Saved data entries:
---
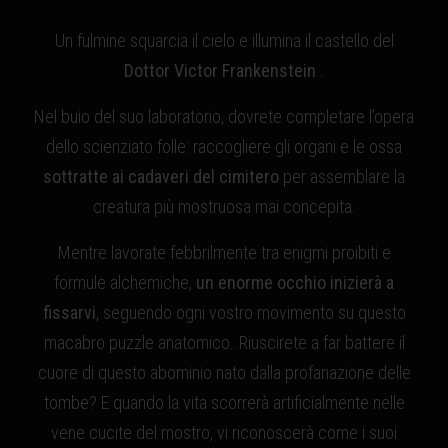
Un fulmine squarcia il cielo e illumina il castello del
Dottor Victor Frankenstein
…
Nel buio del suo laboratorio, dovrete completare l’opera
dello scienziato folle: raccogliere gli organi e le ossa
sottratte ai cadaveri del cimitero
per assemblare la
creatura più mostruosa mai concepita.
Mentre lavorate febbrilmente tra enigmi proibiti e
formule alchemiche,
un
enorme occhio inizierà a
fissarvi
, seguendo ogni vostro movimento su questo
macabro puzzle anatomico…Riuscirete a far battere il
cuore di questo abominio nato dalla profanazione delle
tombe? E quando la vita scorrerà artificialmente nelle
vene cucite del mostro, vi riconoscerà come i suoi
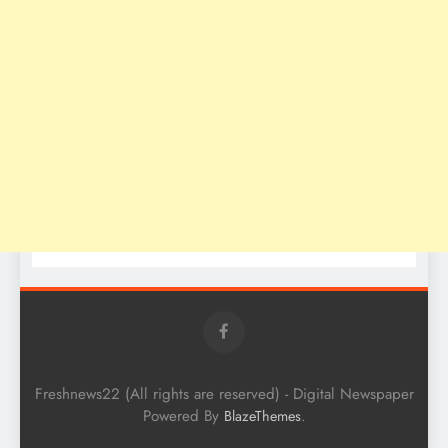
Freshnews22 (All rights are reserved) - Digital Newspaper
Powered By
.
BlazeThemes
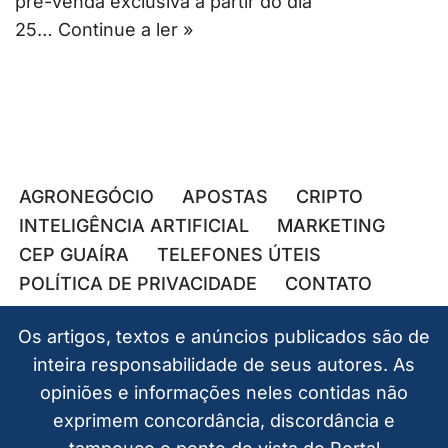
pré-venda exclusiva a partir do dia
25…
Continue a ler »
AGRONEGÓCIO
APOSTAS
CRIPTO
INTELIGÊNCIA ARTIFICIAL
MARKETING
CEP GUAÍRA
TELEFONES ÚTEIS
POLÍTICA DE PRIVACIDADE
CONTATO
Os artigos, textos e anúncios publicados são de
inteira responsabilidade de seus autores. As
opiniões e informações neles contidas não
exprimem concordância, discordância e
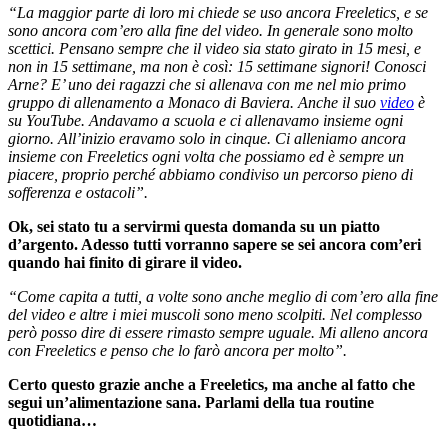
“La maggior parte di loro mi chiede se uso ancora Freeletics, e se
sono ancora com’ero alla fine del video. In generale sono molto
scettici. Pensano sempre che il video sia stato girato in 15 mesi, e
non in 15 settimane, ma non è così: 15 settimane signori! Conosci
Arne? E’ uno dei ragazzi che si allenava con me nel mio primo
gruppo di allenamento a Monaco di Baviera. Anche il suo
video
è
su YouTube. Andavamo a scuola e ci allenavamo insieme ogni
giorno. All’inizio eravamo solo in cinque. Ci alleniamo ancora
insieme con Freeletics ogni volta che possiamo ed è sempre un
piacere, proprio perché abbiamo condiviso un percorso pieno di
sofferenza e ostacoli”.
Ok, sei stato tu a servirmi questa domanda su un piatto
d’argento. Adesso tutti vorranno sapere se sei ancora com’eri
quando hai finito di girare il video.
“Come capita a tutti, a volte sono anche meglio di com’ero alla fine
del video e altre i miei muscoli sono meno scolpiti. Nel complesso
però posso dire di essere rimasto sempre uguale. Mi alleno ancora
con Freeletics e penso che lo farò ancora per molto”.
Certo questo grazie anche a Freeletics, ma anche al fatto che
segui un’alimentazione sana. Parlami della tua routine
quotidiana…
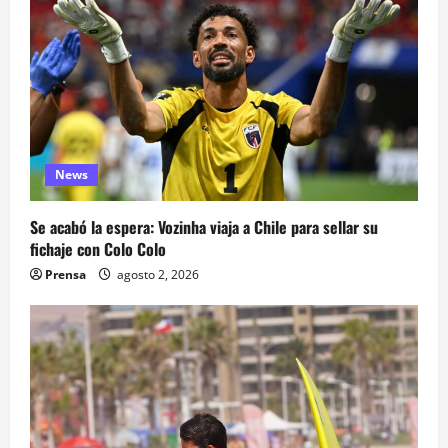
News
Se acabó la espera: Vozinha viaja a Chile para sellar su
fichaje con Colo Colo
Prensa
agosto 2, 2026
---
WHAT IS BEING ASKED: Within the data above, how many lines contain "fine"? Respond with the tally alone.

EXERCISE SOLUTION: 2